Introduction to Normal Distribution
The Normal Distribution, also sometimes known as Gaussian Distribution is a family of beautiful bell-shaped curves. It is indeed the most important concept in statistics. A Normal Curve depicts the distribution for any experiment repeated for a large number of times.
As the name suggests, the normal distribution is so normal that we can find it anywhere. Just name it! Be the size of micro-organisms or the giant planets. Monetary income, or Student grades. When we take measurements for any case a large number of times, it leads us to a bell-like symmetric Normal Distribution.
The average of many observations of any random variable with finite mean and variance is also a random variable. The distribution for the resultant random variable converges to a Normal Distribution.
Note that every Normal Distribution generally has two parameters μ and σ, which we will discuss. These parameters define the shape of a distribution.
Properties of Normal Curve
As the name suggests, unimodal distributions have only one mode. We can say any distribution that has a single peak is called a Unimodal Distribution.
A distribution where the shape of the curve to the left of the peak mirrors the shape of the curve to the right of the peak. Skewness is generally considered as a measure of asymmetry.
Such a distribution is unique because the mean, median, and mode all lie at a single point.
- Asymptotic Tail
On both sides, the tails of a normal curve may seem to be meeting the x-axis or having y=0 at some value of x. But in reality, they always approach the x-axis but never touch it.
Kurtosis is one of the measures that describe the shape of a distribution’s tail compared to its peakedness in the center.
Types of Normal Curves
The values μ and σ tell us about the mean and standard deviation of the distribution. Mean is a measure of centrality, which balances the distribution. Whereas Standard deviation acts as a measure of spread, which decides how flat our distribution is. Normal Distributions are classified into types, based on the values that μ and σ can take.
- Standard Normal Distribution
It is the simplest and commonly used case. A standard normal distribution has μ=0 and σ=1.
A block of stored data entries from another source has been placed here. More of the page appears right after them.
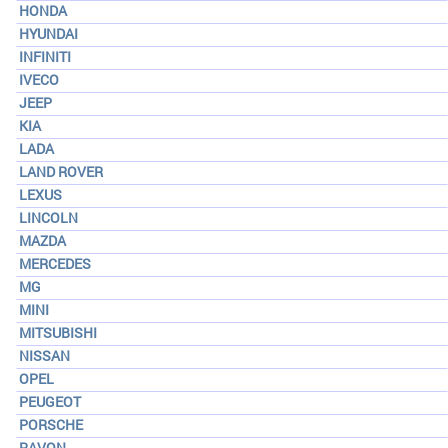
HONDA
HYUNDAI
INFINITI
IVECO
JEEP
KIA
LADA
LAND ROVER
LEXUS
LINCOLN
MAZDA
MERCEDES
MG
MINI
MITSUBISHI
NISSAN
OPEL
PEUGEOT
PORSCHE
RAVON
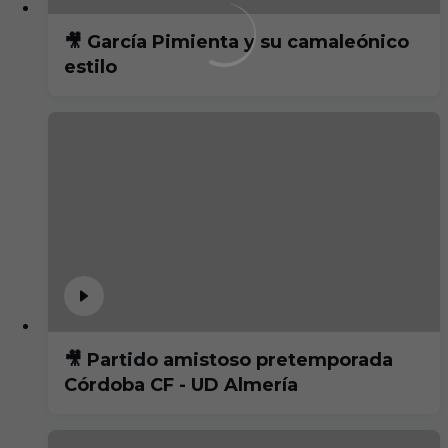
🎥 García Pimienta y su camaleónico
estilo
🎥 Partido amistoso pretemporada
Córdoba CF - UD Almería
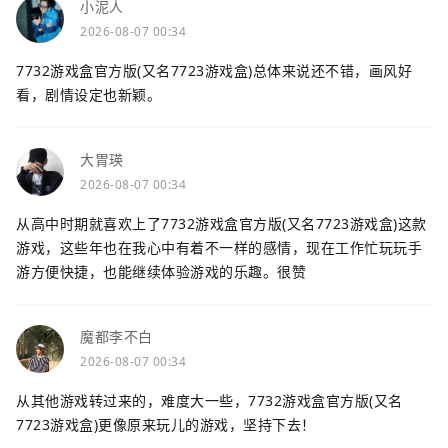
小泥人
2026-08-07 00:34
7732游戏盒官方版(又名7723游戏盒)总体来说还不错，画风好
看，剧情设定也新颖。
大胃瑛
2026-08-07 00:34
从高中时期就喜欢上了7732游戏盒官方版(又名7723游戏盒)这款
游戏，这些年也在我心中有着不一样的感情，现在工作忙玩玩手
游方便快捷，也能继续体验游戏的乐趣。很赞
魔都李不白
2026-08-07 00:34
从其他游戏转过来的，难度大一些，7732游戏盒官方版(又名
7723游戏盒)更像原来玩儿的游戏，坚持下去！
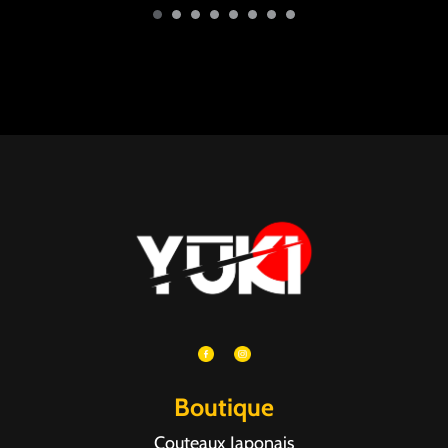
Boutique
Couteaux Japonais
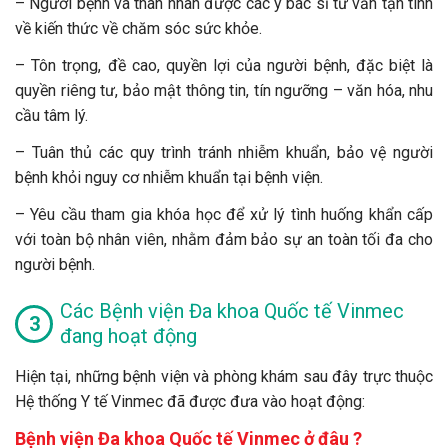
– Người bệnh và thân nhân được các y bác sĩ tư vấn tận tình
về kiến thức về chăm sóc sức khỏe.
– Tôn trọng, đề cao, quyền lợi của người bệnh, đặc biệt là
quyền riêng tư, bảo mật thông tin, tín ngưỡng – văn hóa, nhu
cầu tâm lý.
– Tuân thủ các quy trình tránh nhiễm khuẩn, bảo vệ người
bệnh khỏi nguy cơ nhiễm khuẩn tại bệnh viện.
– Yêu cầu tham gia khóa học để xử lý tình huống khẩn cấp
với toàn bộ nhân viên, nhằm đảm bảo sự an toàn tối đa cho
người bệnh.
Các Bệnh viện Đa khoa Quốc tế Vinmec
đang hoạt động
Hiện tại, những bệnh viện và phòng khám sau đây trực thuộc
Hệ thống Y tế Vinmec đã được đưa vào hoạt động:
Bệnh viện Đa khoa Quốc tế Vinmec ở đâu ?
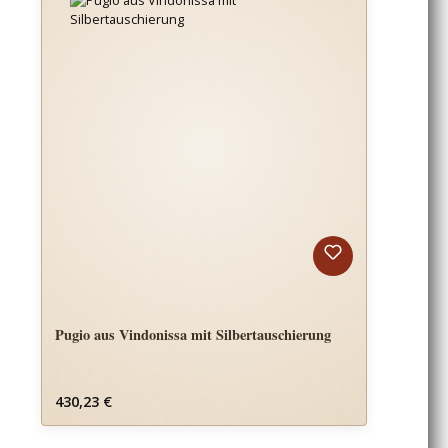
Pugio aus Vindonissa mit Silbertauschierung
Regulärer Preis:
430,23 €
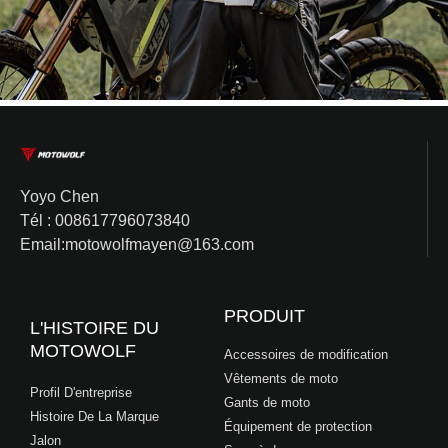
Yoyo Chen
Tél : 008617796073840
Email:motowolfmayen@163.com
PRODUIT
L'HISTOIRE DU
MOTOWOLF
Accessoires de modification
Vêtements de moto
Profil D'entreprise
Gants de moto
Histoire De La Marque
Équipement de protection
Jalon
- General Normal Distribution
All the general cases of a normal distribution are also a version of standard normal distribution. In all the cases, the distribution is stretched by some factor of σ and shifted by some value μ.
The Empirical Rule
The Empirical Rule is also known sometimes as the “68-95-99.7 rule” or the “three-sigma rule“. It states that for any observable normal distribution, almost all the data lies 3 standard deviations away from the mean.
According to the empirical rule, 68.27% of the data can be observed within the range (μ±σ). In other words, the area under the curve in pink color is 68.27% of the total area under the curve. Similarly, 95.45% and 99.73% is the area under the curve having limits (μ ± 2*σ) and (μ ± 3*σ) respectively.
We can often use the empirical rule for rough estimates to test whether or not a given distribution is normal or not by simply checking whether how much proportion of the data lies away from 3 standard deviations from the mean, or away from (μ ± 3*σ).
The idea of a Normal distribution is so important yet simple, that it has become a universal basis law for almost all statistical methods. Some commonly used examples are Regression analysis, Analysis of variance, and many Parameter estimation methods as well.
Central Limit Theorem is one of the most important applications of a Normal Distribution. It also plays an essential part in Hypothesis Testing where the assumption is made that the data follows a normal distribution.